About Me

Nashville Native, Auburn University graduate with Bachelor’s of Wireless Software Engineering, University of Tennessee graduate with Master’s of Computer Science

I attended Auburn University and was initially enrolled as an Industrial and Systems Engineering student. Encouraged to participate in a co-operative work study program to boost my resume, I interned for an automotive manufacturing company. After two work semesters and 2.5 years, I was feeling restless and felt that the work and responsibilities in an ISE career lacked the creativity and challenge I sought when I first pursued the engineering profession. The most significant takeaway from my time working in manufacturing engineering was the handful of times I was exposed to the software process behind some of the automation and robotics in the plant’s assembly lines.
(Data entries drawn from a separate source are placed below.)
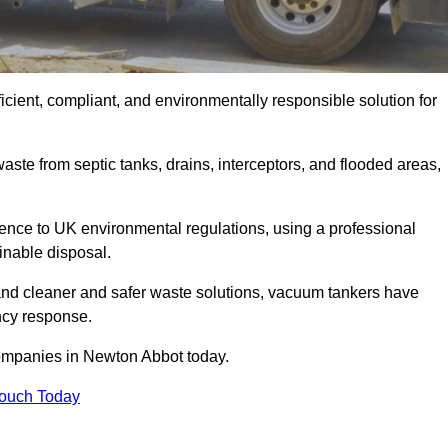
cient, compliant, and environmentally responsible solution for
ste from septic tanks, drains, interceptors, and flooded areas,
nce to UK environmental regulations, using a professional
inable disposal.
emand cleaner and safer waste solutions, vacuum tankers have
ncy response.
companies in Newton Abbot today.
Touch Today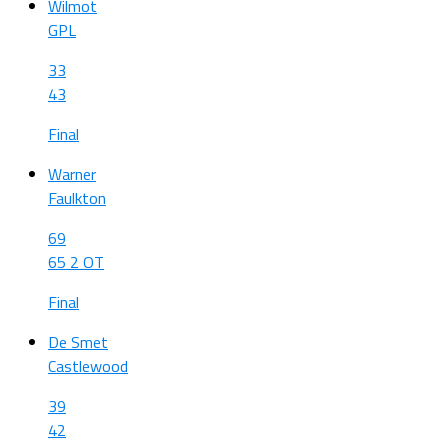
Wilmot
GPL
33
43
Final
Warner
Faulkton
69
65 2 OT
Final
De Smet
Castlewood
39
42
A combination of my experience with this internship and a desire to take on a new challenge led me to change my major to Wireless Software Engineering as I began my junior year.

At the time, Auburn’s Wireless Engineering degree was the only one of its kind in the country, and offered two potential specialities, either a Hardware or Software option. The Wireless Software Engineering curriculum builds upon a solid foundation in mathematics, science, and electrical or software engineering fundamentals to introduce wireless communications theories, devices, circuits, systems, networks, standards, management, and applications. Design experience is interwoven throughout the curriculum by introducing basic design concepts early, emphasizing hands-on design experiences in the laboratories, including effective use of computers and other modern engineering tools, and culminating with a capstone design project in the senior year. I believe my degree shared 85% of the Curriculum with Software engineering and the remaining 15% was all Electrical Engineering course work. With absolutely no background in programming or computer science, the learning curve was steep at first, and I feel like was able to step up to the challenge.

Graduate School and Recent Experience

After graduating in 2016, I continued my education as a candidate for a Master’s in Computer Science with coursework focusing in data science at the University of Tennessee, Knoxville. During my time at UTK I worked as a teaching assistant for two courses, Systems Programing and Software Engineering. Systems Programming is a required Undergraduate course teaching principles and methodologies of operating systems with intense focus on biweekly labwork. Software Engineering is an elective computer science course focusing on team oriented, iterative, software development projects.

Additionally, my advisor, Dr. Audris Mockus, connected me to two research opportunities at Oak Ridge National Lab. The first of which involved assisting an engineer working with Accelerated Climate Model for Energy (ACME now called ES3M) with his data restructuring efforts for the Department of Energy’s climate model still in active development after its creation over 20 years ago. The second opportunity was a digital archeology project for the ESTSC and OSTI, where I validated and audited the Department of Energy’s warehouse of old scientific software packages in preparation for digitization and open source sharing through the new initiative DOECode.